An example of process documentation

Process documentation is the recording or writing down the steps of a process. First, a need for instructions or a plan is identified. Then the process is performed, and all of the steps in the process are recorded or written down.  The documentation can be a text document in print or online (a Word document or a wiki, for example), or it can be a video or audio file, or a series of images that show someone else how to carry out the instructions or implement the plan identified in the first step. By way of providing an example of process documentation, I want to show you a video that documents the process of working with Track Changes in a Word document, something you will need to know how to do to prepare your final research paper, which is due on Monday, May 2. ~Prof. L.

Notes from today, and homework for Wednesday, April 27

On Wednesday, April 27 we’ll be discussing process documentation: the capture or record of how something is done, made, or produced so that others may learn the process. Please read the following articles: Edge, “Write it Down!” and Robinson, “Documentation Dilemmas.” Also know that there will be a very short quiz on the readings. You have one blog post assignment as well.
  • Find one example of process documentation in any format
  • Read it!
  • Write one 100 word (or more!) blog post in which you describe, summarize and critique your example and link to it if possible; if you find a video, embed it into your post
  • Be prepared to demonstrate and discuss your example in class

Slides from today are here. If you have ANY questions about your research paper, whether it is about my comments, or how to accept or reject changes, or anything else regarding the content or format of your paper, please get in touch. I’ll be around campus for much of Spring Break, and near email at other times. The final version of your research paper is due Monday, May 2.

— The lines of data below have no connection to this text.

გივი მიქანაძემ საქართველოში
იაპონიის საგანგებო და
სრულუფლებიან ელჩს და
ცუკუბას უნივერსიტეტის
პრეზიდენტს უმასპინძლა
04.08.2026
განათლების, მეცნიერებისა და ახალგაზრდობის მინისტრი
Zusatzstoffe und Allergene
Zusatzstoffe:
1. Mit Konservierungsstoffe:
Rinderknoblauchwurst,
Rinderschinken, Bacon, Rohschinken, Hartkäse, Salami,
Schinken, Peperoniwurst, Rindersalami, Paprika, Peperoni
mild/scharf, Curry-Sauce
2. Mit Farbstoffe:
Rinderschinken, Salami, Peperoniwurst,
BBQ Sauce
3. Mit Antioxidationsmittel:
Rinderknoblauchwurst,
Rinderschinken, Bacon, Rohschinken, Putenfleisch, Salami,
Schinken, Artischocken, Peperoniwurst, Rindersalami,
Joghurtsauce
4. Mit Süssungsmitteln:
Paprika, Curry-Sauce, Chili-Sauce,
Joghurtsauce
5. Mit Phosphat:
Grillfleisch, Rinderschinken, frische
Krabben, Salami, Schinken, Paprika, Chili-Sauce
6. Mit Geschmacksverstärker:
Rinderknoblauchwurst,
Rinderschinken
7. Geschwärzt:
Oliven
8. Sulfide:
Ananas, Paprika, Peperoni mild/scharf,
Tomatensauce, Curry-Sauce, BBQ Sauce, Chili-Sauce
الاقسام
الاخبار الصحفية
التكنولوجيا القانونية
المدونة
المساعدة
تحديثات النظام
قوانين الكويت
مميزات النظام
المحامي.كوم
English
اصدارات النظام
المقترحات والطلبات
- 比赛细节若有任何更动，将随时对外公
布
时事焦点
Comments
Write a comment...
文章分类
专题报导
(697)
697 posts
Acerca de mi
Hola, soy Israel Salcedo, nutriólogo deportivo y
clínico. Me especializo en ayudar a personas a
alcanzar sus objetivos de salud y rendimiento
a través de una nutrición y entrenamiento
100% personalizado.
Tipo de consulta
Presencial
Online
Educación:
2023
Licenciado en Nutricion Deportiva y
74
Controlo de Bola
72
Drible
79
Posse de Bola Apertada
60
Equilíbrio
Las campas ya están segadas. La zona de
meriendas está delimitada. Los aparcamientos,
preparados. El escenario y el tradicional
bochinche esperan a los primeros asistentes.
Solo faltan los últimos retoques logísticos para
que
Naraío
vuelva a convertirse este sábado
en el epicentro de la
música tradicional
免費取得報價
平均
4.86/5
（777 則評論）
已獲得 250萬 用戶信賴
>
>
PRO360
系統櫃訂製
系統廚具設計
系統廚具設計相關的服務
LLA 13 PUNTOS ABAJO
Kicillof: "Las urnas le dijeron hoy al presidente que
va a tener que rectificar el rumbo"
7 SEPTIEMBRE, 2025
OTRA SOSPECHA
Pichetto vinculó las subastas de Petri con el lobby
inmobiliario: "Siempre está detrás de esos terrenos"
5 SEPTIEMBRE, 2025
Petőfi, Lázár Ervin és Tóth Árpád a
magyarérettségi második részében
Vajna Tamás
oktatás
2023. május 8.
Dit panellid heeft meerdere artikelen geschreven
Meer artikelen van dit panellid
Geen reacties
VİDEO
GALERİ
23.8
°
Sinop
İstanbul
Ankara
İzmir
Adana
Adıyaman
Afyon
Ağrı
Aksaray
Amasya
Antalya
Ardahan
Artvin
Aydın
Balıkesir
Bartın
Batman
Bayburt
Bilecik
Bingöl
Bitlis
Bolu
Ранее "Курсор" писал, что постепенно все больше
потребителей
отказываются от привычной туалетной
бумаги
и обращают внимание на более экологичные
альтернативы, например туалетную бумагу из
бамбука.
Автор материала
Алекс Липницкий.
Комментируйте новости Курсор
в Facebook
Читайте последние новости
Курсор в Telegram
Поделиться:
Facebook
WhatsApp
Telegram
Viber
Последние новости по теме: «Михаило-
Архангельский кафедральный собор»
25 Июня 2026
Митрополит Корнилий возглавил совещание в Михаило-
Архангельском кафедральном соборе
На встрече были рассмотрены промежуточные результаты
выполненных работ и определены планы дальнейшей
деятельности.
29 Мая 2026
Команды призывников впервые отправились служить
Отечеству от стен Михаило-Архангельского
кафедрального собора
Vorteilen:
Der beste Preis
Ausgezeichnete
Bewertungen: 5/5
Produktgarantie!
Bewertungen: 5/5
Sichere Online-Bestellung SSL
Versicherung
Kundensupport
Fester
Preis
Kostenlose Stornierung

Notes from today, and homework for Wednesday 4/13

On Wednesday we’ll talk more about documentation: standards, methods and styles for citing text and non-text media. Please read Badke Ch. 9 and browse Purdue OWL’s APA and MLA Style sections. I should have graded and returned most of your research paper drafts by Wednesday or Thursday. If I return your draft to you as an email attachment, please acknowledge that you are able to open and read the attached document. If you have questions about how comments and track changes work, or how to accept or reject changes and delete comments, please get in touch. Please be aware that I have changed the due date for the final version of the research paper from Wednesday, April 27 to Monday, May 2.
We will also talk a little bit about the final documentation project & presentation, due on the last day of class.

New link to Monday’s reading

The link I posted Wednesday for the Howard article may have gone bad, appropriately enough. Try this one:  A Modern Scholar’s Ailments: Link Rot and Footnote Flight.